Impegnati come siamo a combattere una crisi sanitaria senza precedenti, abbiamo difficoltà a mettere a fuoco quella che sotto moltissimi aspetti è una gravissima minaccia ai sistemi naturali, quei sistemi che, proprio come le foreste, sono così cruciali per la nostra salute e il nostro futuro. Stiamo parlando degli incendi che silenziosamente divorano quello che con difficoltà abbiamo salvato dall’azione distruttiva dell’uomo. Dopo le foreste californiane, quelle dell’Alaska, l’Amazzonia e l’Australia, l’incendio in Tanzania non è da ritenersi un evento unico e casuale ma una delle drammatiche conseguenze di una crisi globale, quella climatica, che esacerba la diffusione, la portata e gli effetti degli incendi. Le fiamme sul Kilimangiaro, innescate dal comportamento di uno dei tanti gruppi di portatori che accompagna ogni anno i 50.000 visitatori che battono i suoi sentieri verso la vetta, hanno trovato una presa facile in un habitat provato dalle temperature in continuo aumento e dalla siccità che sta piegando molte regioni africane. Proprio poche settimane fa il WWF aveva pubblicato il report dove metteva in evidenza che dalla savana alla tundra, nessun ecosistema è immune alle fiamme.

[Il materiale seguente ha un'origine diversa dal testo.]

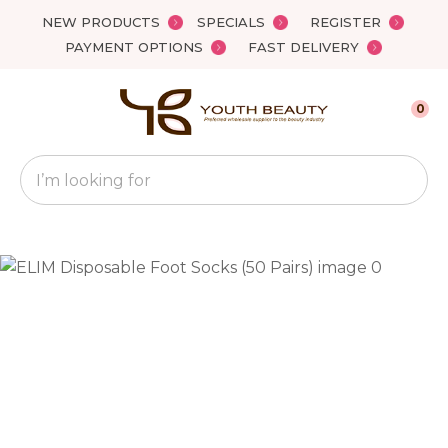
Close
NEW PRODUCTS
SPECIALS
REGISTER
Favourites
QUESTIONS?
PAYMENT OPTIONS
FAST DELIVERY
Login / Register
Your
0
Name
*
Search
Your
Email
*
Your
Question
*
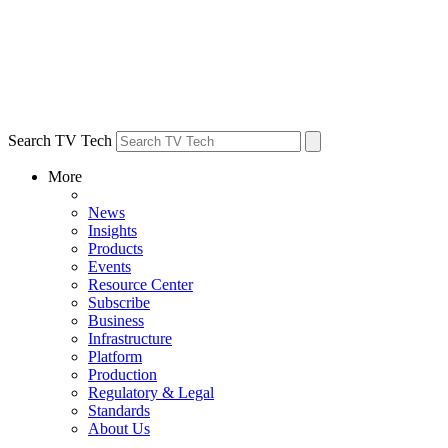
Search TV Tech
More
News
Insights
Products
Events
Resource Center
Subscribe
Business
Infrastructure
Platform
Production
Regulatory & Legal
Standards
About Us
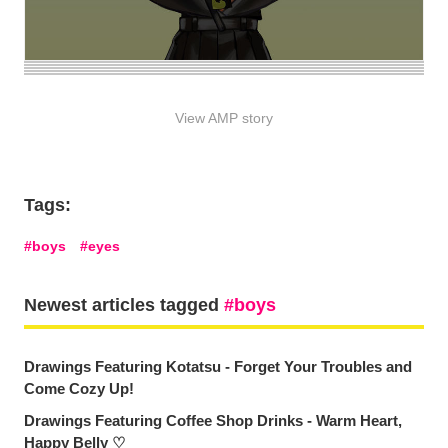
View AMP story
Tags:
boys
eyes
Newest articles tagged
boys
Drawings Featuring Kotatsu - Forget Your Troubles and
Come Cozy Up!
Drawings Featuring Coffee Shop Drinks - Warm Heart,
Happy Belly ♡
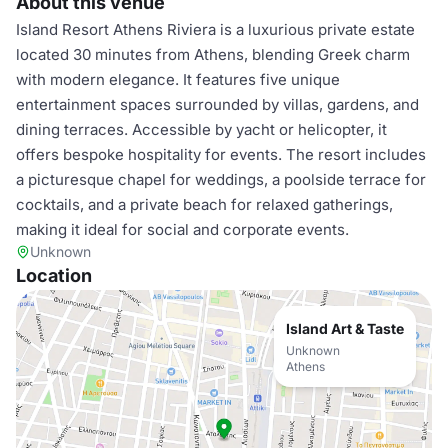
About this venue
Island Resort Athens Riviera is a luxurious private estate
located 30 minutes from Athens, blending Greek charm
with modern elegance. It features five unique
entertainment spaces surrounded by villas, gardens, and
dining terraces. Accessible by yacht or helicopter, it
offers bespoke hospitality for events. The resort includes
a picturesque chapel for weddings, a poolside terrace for
cocktails, and a private beach for relaxed gatherings,
making it ideal for social and corporate events.
Unknown
Location
Island Art & Taste
Unknown
Athens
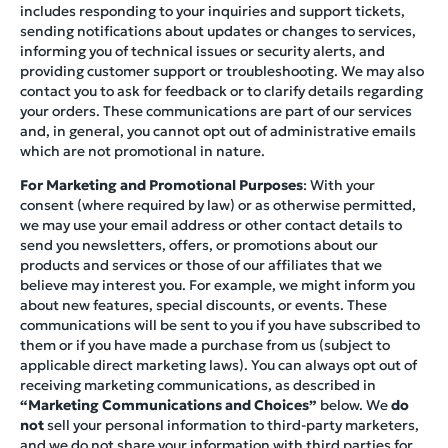
includes responding to your inquiries and support tickets,
sending notifications about updates or changes to services,
informing you of technical issues or security alerts, and
providing customer support or troubleshooting. We may also
contact you to ask for feedback or to clarify details regarding
your orders. These communications are part of our services
and, in general, you cannot opt out of administrative emails
which are not promotional in nature.
For Marketing and Promotional Purposes
: With your
consent (where required by law) or as otherwise permitted,
we may use your email address or other contact details to
send you newsletters, offers, or promotions about our
products and services or those of our affiliates that we
believe may interest you. For example, we might inform you
about new features, special discounts, or events. These
communications will be sent to you if you have subscribed to
them or if you have made a purchase from us (subject to
applicable direct marketing laws). You can always opt out of
receiving marketing communications, as described in
“Marketing Communications and Choices”
below. We
do
not
sell your personal information to third-party marketers,
and we do not share your information with third parties for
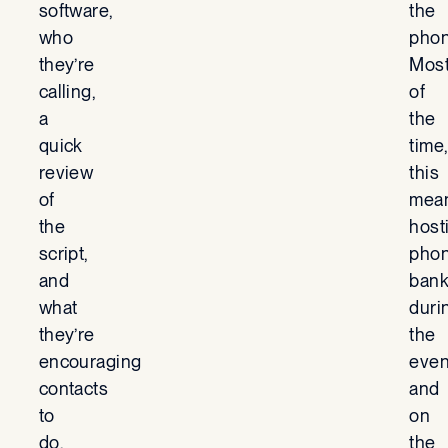
software,
the
who
phon
they’re
Mos
calling,
of
a
the
quick
time
review
this
of
mea
the
host
script,
pho
and
ban
what
duri
they’re
the
encouraging
even
contacts
and
to
on
do.
the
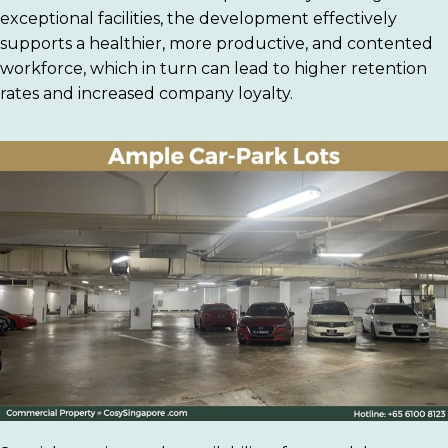
exceptional facilities, the development effectively
supports a healthier, more productive, and contented
workforce, which in turn can lead to higher retention
rates and increased company loyalty.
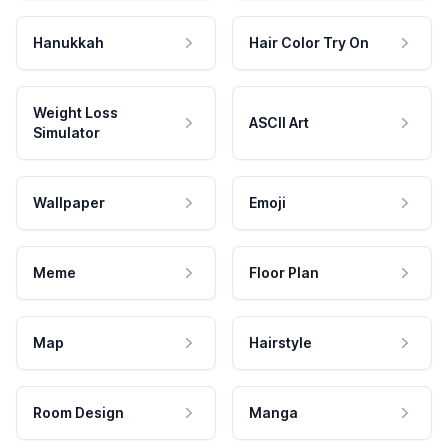
Hanukkah
Hair Color Try On
Weight Loss
ASCII Art
Simulator
Wallpaper
Emoji
Meme
Floor Plan
Map
Hairstyle
Room Design
Manga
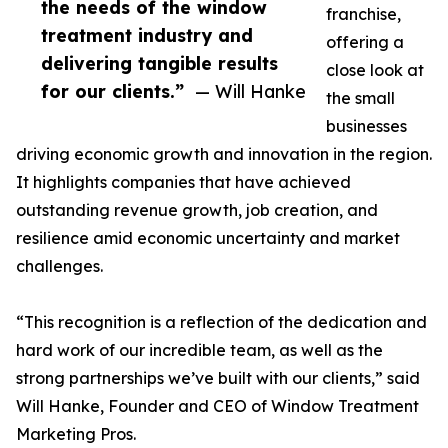
the needs of the window
franchise,
treatment industry and
offering a
delivering tangible results
close look at
for our clients.”
— Will Hanke
the small
businesses
driving economic growth and innovation in the region.
It highlights companies that have achieved
outstanding revenue growth, job creation, and
resilience amid economic uncertainty and market
challenges.
“This recognition is a reflection of the dedication and
hard work of our incredible team, as well as the
strong partnerships we’ve built with our clients,” said
Will Hanke, Founder and CEO of Window Treatment
Marketing Pros.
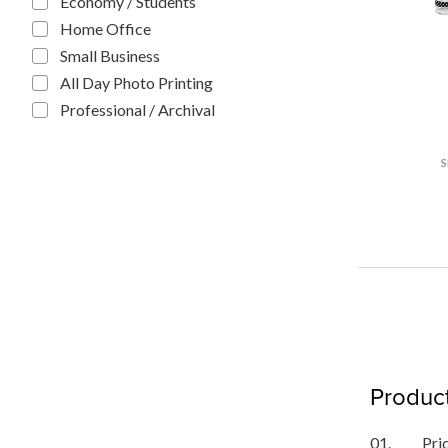
Economy / Students
Home Office
Small Business
All Day Photo Printing
Professional / Archival
Product
01.
Pri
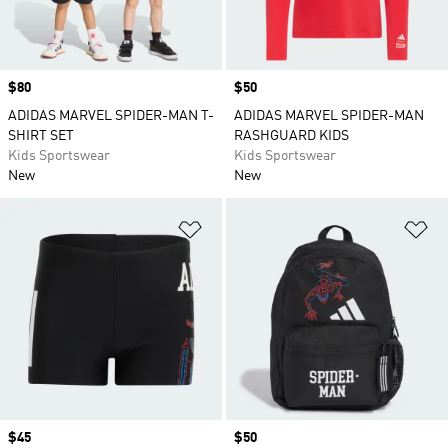
Price
$80
Price
$50
ADIDAS MARVEL SPIDER-MAN T-
ADIDAS MARVEL SPIDER-MAN
SHIRT SET
RASHGUARD KIDS
Kids Sportswear
Kids Sportswear
New
New
Add to Wishlist
Ad
Price
$45
Price
$50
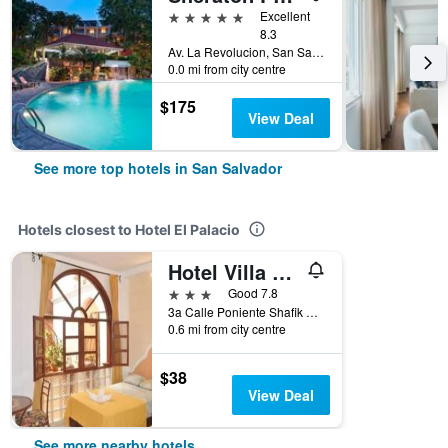
5 stars
Excellent
8.3
Av. La Revolucion, San Salvador, El Salvador
0.0 mi from city centre
$175
View Deal
See more top hotels in San Salvador
Hotels closest to Hotel El Palacio
Hotel Villa Florencia Centro Histórico
3 stars
Good 7.8
3a Calle Poniente Shafik Handal 1023, San Salvador, El Salvador
0.6 mi from city centre
$38
View Deal
See more nearby hotels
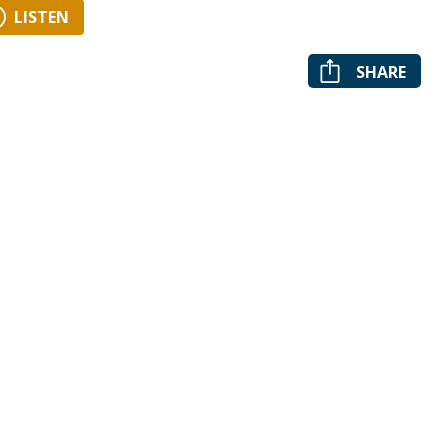
LISTEN
SHARE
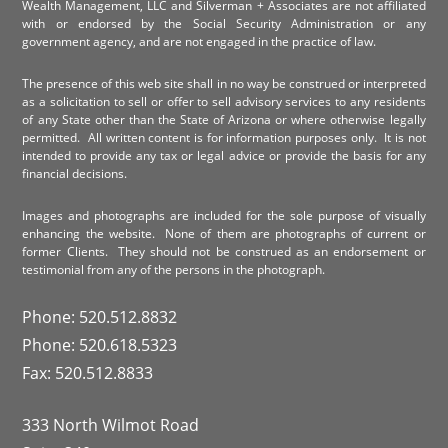
Wealth Management, LLC and Silverman + Associates are not affiliated
with or endorsed by the Social Security Administration or any
government agency, and are not engaged in the practice of law.
The presence of this web site shall in no way be construed or interpreted
as a solicitation to sell or offer to sell advisory services to any residents
of any State other than the State of Arizona or where otherwise legally
permitted. All written content is for information purposes only. It is not
intended to provide any tax or legal advice or provide the basis for any
financial decisions.
Images and photographs are included for the sole purpose of visually
enhancing the website. None of them are photographs of current or
former Clients. They should not be construed as an endorsement or
testimonial from any of the persons in the photograph.
Phone: 520.512.8832
Phone: 520.618.5323
Fax: 520.512.8833
333 North Wilmot Road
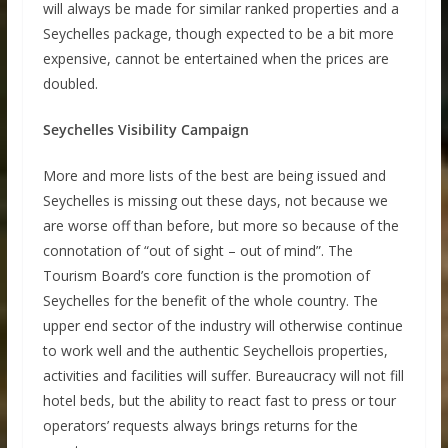
will always be made for similar ranked properties and a
Seychelles package, though expected to be a bit more
expensive, cannot be entertained when the prices are
doubled.
Seychelles Visibility Campaign
More and more lists of the best are being issued and
Seychelles is missing out these days, not because we
are worse off than before, but more so because of the
connotation of “out of sight – out of mind”. The
Tourism Board’s core function is the promotion of
Seychelles for the benefit of the whole country. The
upper end sector of the industry will otherwise continue
to work well and the authentic Seychellois properties,
activities and facilities will suffer. Bureaucracy will not fill
hotel beds, but the ability to react fast to press or tour
operators’ requests always brings returns for the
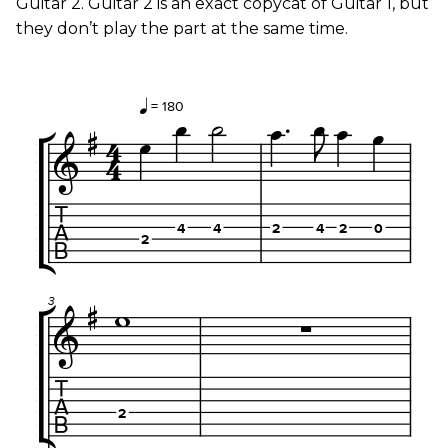
Guitar 2. Guitar 2 is an exact copycat of Guitar 1, but
they don’t play the part at the same time.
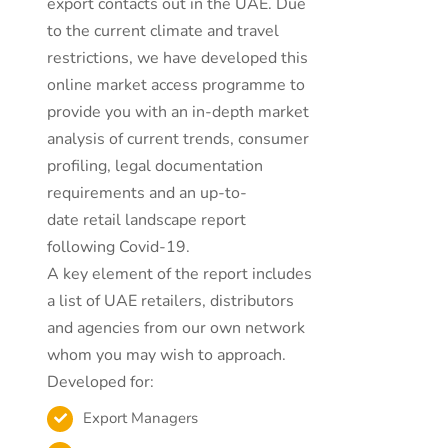
export contacts out in the UAE. Due
to the current climate and travel
restrictions, we have developed this
online market access programme to
provide you with an in-depth market
analysis of current trends, consumer
profiling, legal documentation
requirements and an up-to-
date retail landscape report
following Covid-19.
A key element of the report includes
a list of UAE retailers, distributors
and agencies from our own network
whom you may wish to approach.
Developed for:
Export Managers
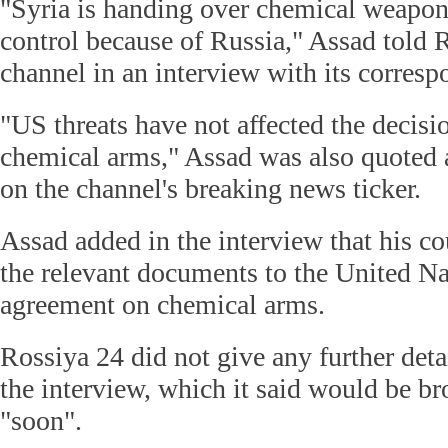
"Syria is handing over chemical weapon
control because of Russia," Assad told 
channel in an interview with its corres
"US threats have not affected the decisi
chemical arms," Assad was also quoted a
on the channel's breaking news ticker.
Assad added in the interview that his co
the relevant documents to the United Na
agreement on chemical arms.
Rossiya 24 did not give any further detai
the interview, which it said would be bro
"soon".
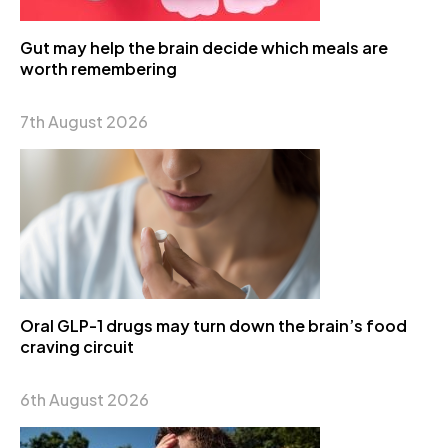
Gut may help the brain decide which meals are
worth remembering
7th August 2026
Oral GLP-1 drugs may turn down the brain’s food
craving circuit
6th August 2026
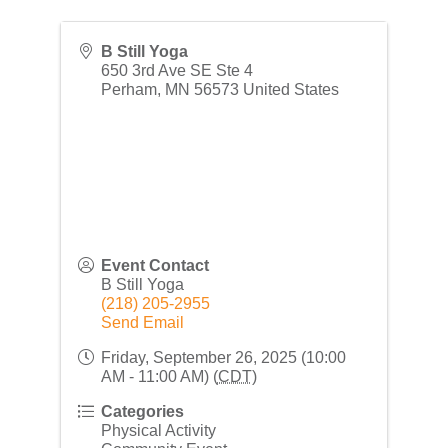
B Still Yoga
650 3rd Ave SE Ste 4
Perham
,
MN
56573
United States
Event Contact
B Still Yoga
(218) 205-2955
Send Email
Friday, September 26, 2025 (10:00
AM - 11:00 AM) (
CDT
)
Categories
Physical Activity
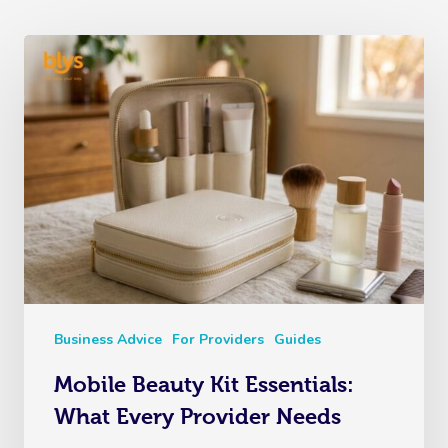
Business Advice
For Providers
Guides
Mobile Beauty Kit Essentials:
What Every Provider Needs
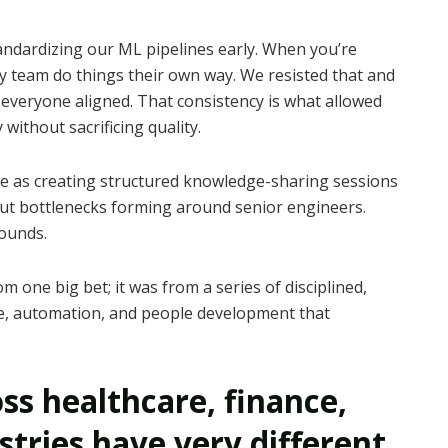
andardizing our ML pipelines early. When you’re
ry team do things their own way. We resisted that and
everyone aligned. That consistency is what allowed
ithout sacrificing quality.
e as creating structured knowledge-sharing sessions
hout bottlenecks forming around senior engineers.
ounds.
 one big bet; it was from a series of disciplined,
e, automation, and people development that
ss healthcare, finance,
stries have very different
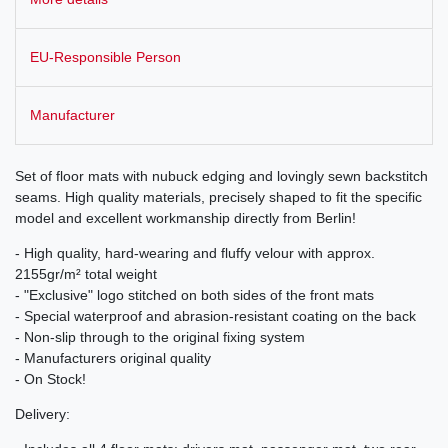
EU-Responsible Person
Manufacturer
Set of floor mats with nubuck edging and lovingly sewn backstitch
seams. High quality materials, precisely shaped to fit the specific
model and excellent workmanship directly from Berlin!
- High quality, hard-wearing and fluffy velour with approx.
2155gr/m² total weight
- "Exclusive" logo stitched on both sides of the front mats
- Special waterproof and abrasion-resistant coating on the back
- Non-slip through to the original fixing system
- Manufacturers original quality
- On Stock!
Delivery:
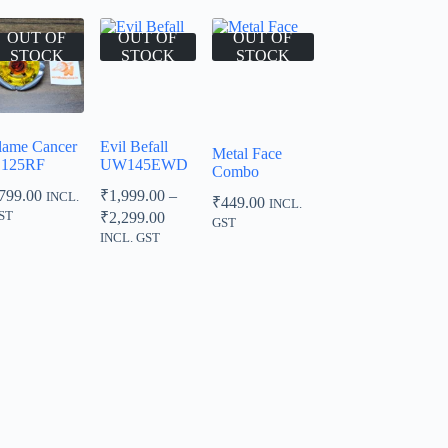
OUT OF
OUT OF
OUT OF
STOCK
STOCK
STOCK
lame Cancer
Evil Befall
Metal Face
125RF
UW145EWD
Combo
799.00
₹
1,999.00
–
INCL.
₹
449.00
INCL.
Price
ST
₹
2,299.00
GST
range:
INCL. GST
₹1,999.00
through
₹2,299.00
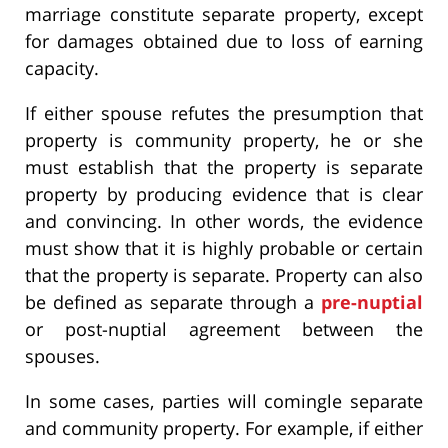
marriage constitute separate property, except
for damages obtained due to loss of earning
capacity.
If either spouse refutes the presumption that
property is community property, he or she
must establish that the property is separate
property by producing evidence that is clear
and convincing. In other words, the evidence
must show that it is highly probable or certain
that the property is separate. Property can also
be defined as separate through a
pre-nuptial
or post-nuptial agreement between the
spouses.
In some cases, parties will comingle separate
and community property. For example, if either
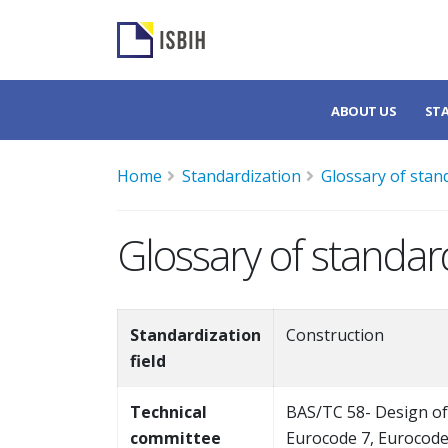
ABOUT US
ST
Home
Standardization
Glossary of stan
Glossary of standar
Standardization
Construction
field
Technical
BAS/TC 58- Design of
committee
Eurocode 7, Eurocode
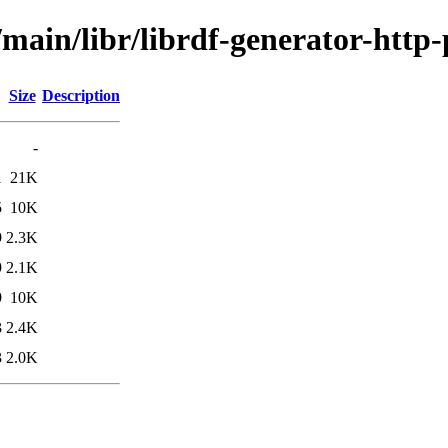
/main/libr/librdf-generator-http-
Size
Description
-
1
21K
5
10K
9
2.3K
9
2.1K
9
10K
3
2.4K
3
2.0K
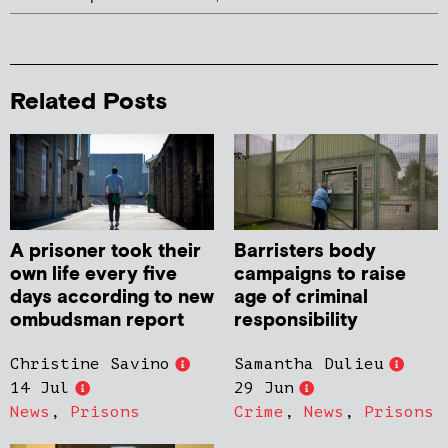
Related Posts
A prisoner took their
Barristers body
own life every five
campaigns to raise
days according to new
age of criminal
ombudsman report
responsibility
Christine Savino
Samantha Dulieu
14 Jul
29 Jun
News
,
Prisons
Crime
,
News
,
Prisons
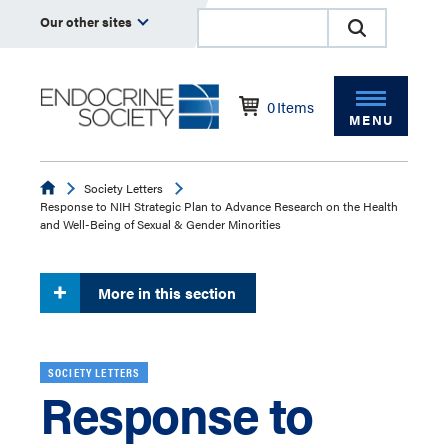
Our other sites
0
Items
MENU
Endocrine
Society Letters
Response to NIH Strategic Plan to Advance Research on the Health
and Well-Being of Sexual & Gender Minorities
More in this section
SOCIETY LETTERS
Response to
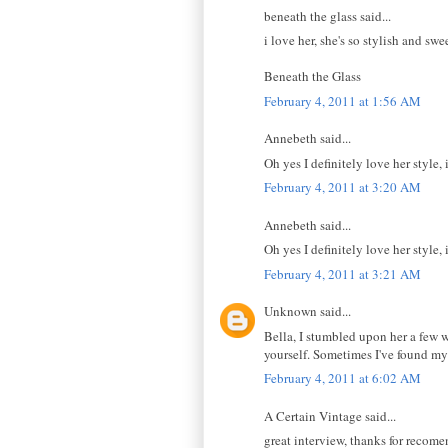
beneath the glass said...
i love her, she's so stylish and sw
Beneath the Glass
February 4, 2011 at 1:56 AM
Annebeth said...
Oh yes I definitely love her style, 
February 4, 2011 at 3:20 AM
Annebeth said...
Oh yes I definitely love her style, 
February 4, 2011 at 3:21 AM
Unknown said...
Bella, I stumbled upon her a few 
yourself. Sometimes I've found my
February 4, 2011 at 6:02 AM
A Certain Vintage said...
great interview, thanks for recome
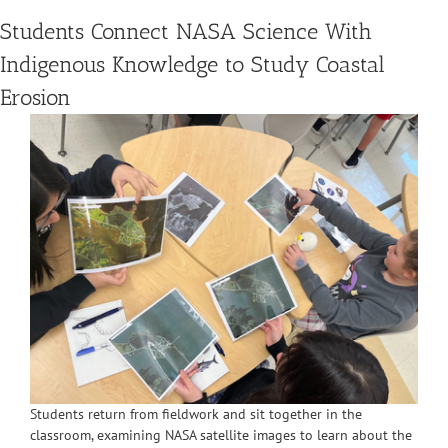
Students Connect NASA Science With
Indigenous Knowledge to Study Coastal
Erosion
Students return from fieldwork and sit together in the
classroom, examining NASA satellite images to learn about the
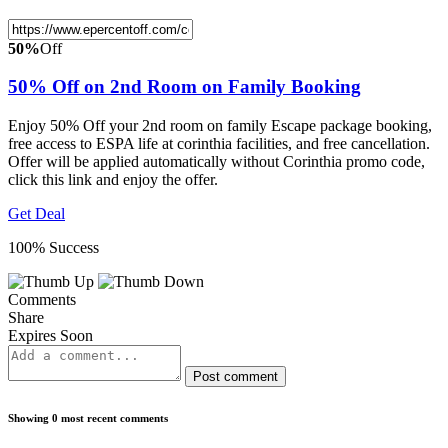
50%
Off
50% Off on 2nd Room on Family Booking
Enjoy 50% Off your 2nd room on family Escape package booking,
free access to ESPA life at corinthia facilities, and free cancellation.
Offer will be applied automatically without Corinthia promo code,
click this link and enjoy the offer.
Get Deal
100% Success
Comments
Share
Expires Soon
Post comment
Showing 0 most recent comments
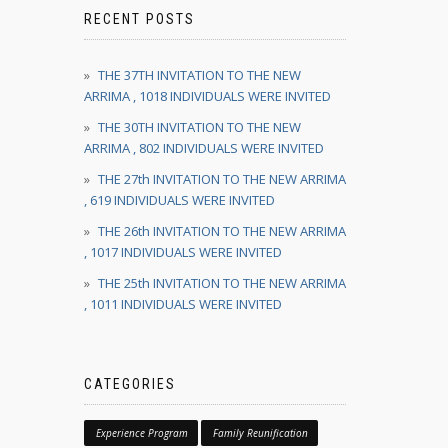
RECENT POSTS
THE 37TH INVITATION TO THE NEW
ARRIMA , 1018 INDIVIDUALS WERE INVITED
THE 30TH INVITATION TO THE NEW
ARRIMA , 802 INDIVIDUALS WERE INVITED
THE 27th INVITATION TO THE NEW ARRIMA
, 619 INDIVIDUALS WERE INVITED
THE 26th INVITATION TO THE NEW ARRIMA
, 1017 INDIVIDUALS WERE INVITED
THE 25th INVITATION TO THE NEW ARRIMA
, 1011 INDIVIDUALS WERE INVITED
CATEGORIES
Experience Program
Family Reunification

Tra i volontari ci sono anche i colleghi del WWF Tanzania che, sul campo, stanno cercando con tutti i mezzi di creare una barriera all’avanzamento delle fiamme.
"La perdita anche di un solo metro quadrato degli straordinari habitat che fanno del monte Kilimangiaro un ecosistema unico e prezioso è una gravissima perdita per la Tanzania e per tutto il pianeta. Ad oggi purtroppo l’incendio ha già distrutto più di 50 chilometri quadrati, un vero disastro - ha dichiarato Isabella Pratesi, Direttore Conservazione WWF Italia - . Il mondo intero deve diventare più consapevole di quanto gli incendi siano una pericolosissima piaga, alimentata dai nostri comportamenti errati e dal cambiamento climatico. Dobbiamo creare un sistema di contrasto e di intervento globale che aiuti i paesi più in difficolta ma più ricchi di biodiversità a prevenire e combattere gli incendi. L’alternativa è assistere in pochi anni alla distruzione di ecosistemi e di luoghi straordinari ed iconici, proprio come il Kilimangiaro”.
IL PARCO. Il Parco nazionale del Kilimangiaro è molto ricco di specie: circa 2.500 le specie di piante, di cui 1.600 sui pendii meridionali e 900 all'interno della cintura forestale. 130 le specie di alberi con la maggiore diversità tra i 1.800 e i 2.000 metri. Ci sono anche 170 specie di arbusti, 140 specie di epifite, 100 liane e 140 pteridofite. Sono presenti 140 specie di mammiferi (87 forestali), tra cui 7 primati, 25 carnivori, 25 antilopi e 24 specie di pipistrelli e 179 di uccelli tra cui alcuni rari ed endemici. Occasionalmente presenti il gipeto e il rondone alpino.
Con i suoi 6.000 metri il Kilimangiaro in Tanzania è la vetta più alta dell'Africa, che svetta solitaria dalla savana africana. La bellezza dei luoghi e la ricchezza di fauna e di flora hanno fatto si che nel 1973 venne creato il Parco Nazionale del Kilimangiaro, dichiarato Patrimonio dell'umanità dall'UNESCO nel 1987.
Composto da tre coni vulcanici - Kibo, Mawenzi e Shira - è una famosa meta alpinistica, ma è soprattutto uno dei luoghi più iconici del pianeta. Il cappello di neve e ghiacci che ne sovrasta la sommità, sullo sfondo delle savane africane, ha reso questa famosa montagna un paesaggio iconico in tutto il mondo.